On Fri, 16 Jan 1998, Behan Webster wrote:

> Jason Gunthorpe wrote:

> > DKI   Package
> > -*- - MyPackage
> >   -   `- libc6
> >   -    libc6
> > 
> > (that is how it would actually look). Lets say you hit intall on libc6,
> > 
> > DKI   Package
> > --* - MyPackage
> >   *   `- libc6
> >   *   libc6
> > 
> > As you can see by installing libc6 you allowed MyPackage to upgrade so
> > deity changed it to upgrade. Now lets say you undo that immedately,
> > 
> > DKI   Package
> > --* - MyPackage
> >   -   `- libc6
> >   -   libc6
> > 
> > Uh oh!
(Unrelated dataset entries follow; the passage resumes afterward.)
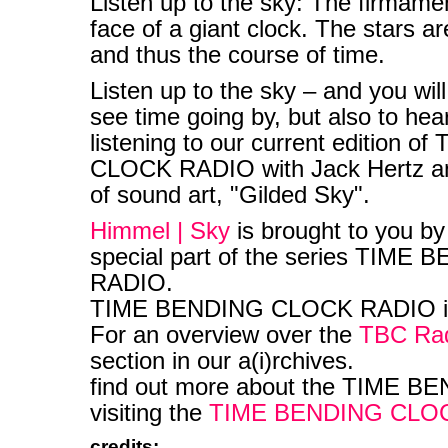
Listen up to the sky: The firmamen
face of a giant clock. The stars a
and thus the course of time.
Listen up to the sky – and you will
see time going by, but also to hear 
listening to our current edition 
CLOCK RADIO with Jack Hertz an
of sound art, "Gilded Sky".
Himmel | Sky
is brought to you b
special part of the series TIM
RADIO.
TIME BENDING CLOCK RADIO is 
For an overview over the
TBC Ra
section in our a(i)rchives.
find out more about the TIME 
visiting the
TIME BENDING CL
credits:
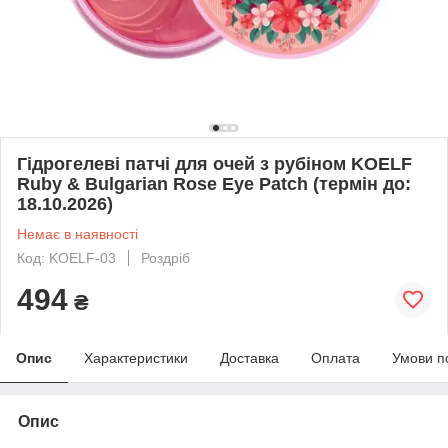
Гідрогелеві патчі для очей з рубіном KOELF
Ruby & Bulgarian Rose Eye Patch (термін до:
18.10.2026)
Немає в наявності
Код: KOELF-03
Роздріб
494
₴
Опис
Характеристики
Доставка
Оплата
Умови п
Опис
It didn't undo the upgrade to MyPackage it did seconds earlier.
> > MyPackage will now be listed as 'broken' and be shown in red and Deity
> > will complain when you attempt to do the installations.
> > 
> > This doesn't seem to be very nice..
> 
> I think this is a bit of a red herring.  Hopefully people won't be
> manually upgrading dependent packages.  In this case, it would be more
> of a matter of libc6 being auto-installed if MyPackage is installed.
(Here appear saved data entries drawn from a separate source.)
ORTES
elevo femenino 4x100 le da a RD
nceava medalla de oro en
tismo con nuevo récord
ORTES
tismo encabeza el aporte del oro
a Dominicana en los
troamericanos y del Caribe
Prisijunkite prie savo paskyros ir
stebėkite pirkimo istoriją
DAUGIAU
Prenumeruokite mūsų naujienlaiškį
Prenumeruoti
> Personally, I would have it such that the user never sees the libc6
> package in the selection list except as a dependency of something else.

I can arrange for auto packages to be hidden unless a list menu option is
selected if you like?

> I guess I imagined that libc6 would be installed automatically the first
> time that someone upgraded a package that dependended on libc6.

It is. But the user has to explicly ask that a package depending on libc6
be upgraded. The autoupgrader will not install new packages to try to make
other packages upgradable. If you want this then please tell me :>

We could redo the example and have the user upgrade MyPackage (instead of
installing libc6) which would cause libc6 to be installed and then have
the user undo their action and notice that libc6 was not automatically
removed.

You might think the auto mechanism would deal with this, but what happens
is that once libc6 is installed many other packages suddenly get upgraded
so libc6 is 'used'.

> I think what I'm understanding is that MyPackage wasn't auto-upgraded
> because it was felt that libc6 would break something.  Am I right?  If
> so, then my feeling is that it's up to the user to catch this problem.

MyPackage was not upgraded because doing so would require libc6 to be
installed automatically.

Do you want deity to attempt -REALLY- hard to upgrade packages? Right now
it is very wimpy and will not install, remove, etc anything to make an
upgrade go through. 

It is however very agressive when the user asks it to do something and
will remove, install and upgrade any package.